Mathlete Alexis Lemaire, 27, found the answer to the 13th root to a random 200-digit number using nothing but brain power in 70.2 seconds, beating his previous record of 72.4.
Alexis correctly calculated an answer of 2,407,899,893,032,210 from the possibility of 393 trillion answers.
Lemaire set the world record at London’s Science Museum.
He used a computer package to randomly generate a 200-digit number before calculating the correct answer in just over a minute.
Jane Wess, curator of mathematics at the London Science Museum said: “He sat down and it was all very quiet — and all of a sudden he amazingly just cracked it.
“He seems to have a large memory and he’s made this his life’s ambition. It’s quite remarkable to see it happen. A very small number of people have this extraordinary ability; these days there is only a handful. I believe that it is the highest sum calculated mentally.”

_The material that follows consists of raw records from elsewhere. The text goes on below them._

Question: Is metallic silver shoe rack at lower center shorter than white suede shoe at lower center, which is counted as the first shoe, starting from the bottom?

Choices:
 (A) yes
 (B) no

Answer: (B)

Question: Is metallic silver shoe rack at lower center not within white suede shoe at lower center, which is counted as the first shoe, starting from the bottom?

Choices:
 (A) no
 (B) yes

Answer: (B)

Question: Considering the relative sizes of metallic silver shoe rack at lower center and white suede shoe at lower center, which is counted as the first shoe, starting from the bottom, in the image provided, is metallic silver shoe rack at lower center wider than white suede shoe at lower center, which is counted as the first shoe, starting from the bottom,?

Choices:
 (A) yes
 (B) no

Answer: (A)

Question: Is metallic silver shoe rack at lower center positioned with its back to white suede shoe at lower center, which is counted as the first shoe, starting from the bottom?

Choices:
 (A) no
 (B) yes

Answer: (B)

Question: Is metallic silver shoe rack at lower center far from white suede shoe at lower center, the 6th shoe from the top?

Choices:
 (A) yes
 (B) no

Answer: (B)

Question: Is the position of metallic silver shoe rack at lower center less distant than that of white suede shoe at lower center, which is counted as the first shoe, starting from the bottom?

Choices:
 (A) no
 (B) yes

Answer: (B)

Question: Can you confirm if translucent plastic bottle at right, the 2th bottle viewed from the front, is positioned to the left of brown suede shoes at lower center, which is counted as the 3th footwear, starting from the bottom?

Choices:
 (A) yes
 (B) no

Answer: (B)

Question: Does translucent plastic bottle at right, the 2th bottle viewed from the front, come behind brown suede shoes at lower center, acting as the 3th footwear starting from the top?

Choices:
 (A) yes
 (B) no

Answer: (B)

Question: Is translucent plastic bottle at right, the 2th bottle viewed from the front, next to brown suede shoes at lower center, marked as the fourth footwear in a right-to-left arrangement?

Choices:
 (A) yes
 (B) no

Lemaire, who attends the University of Reims, began demonstrating his mental calculation prowess by finding the 13th root of a random 100-digit number.
However, this feat soon became too easy for him and he abandoned trying to improve his time when he calculated an answer in less than four seconds in 2004.
Lemaire broke the record in the Science Museum’s History of Computing gallery, where he had a backdrop of Charles Babbage’s Difference Engine Number Two, the world’s first successful mechanical calculator, designed in the 1840s.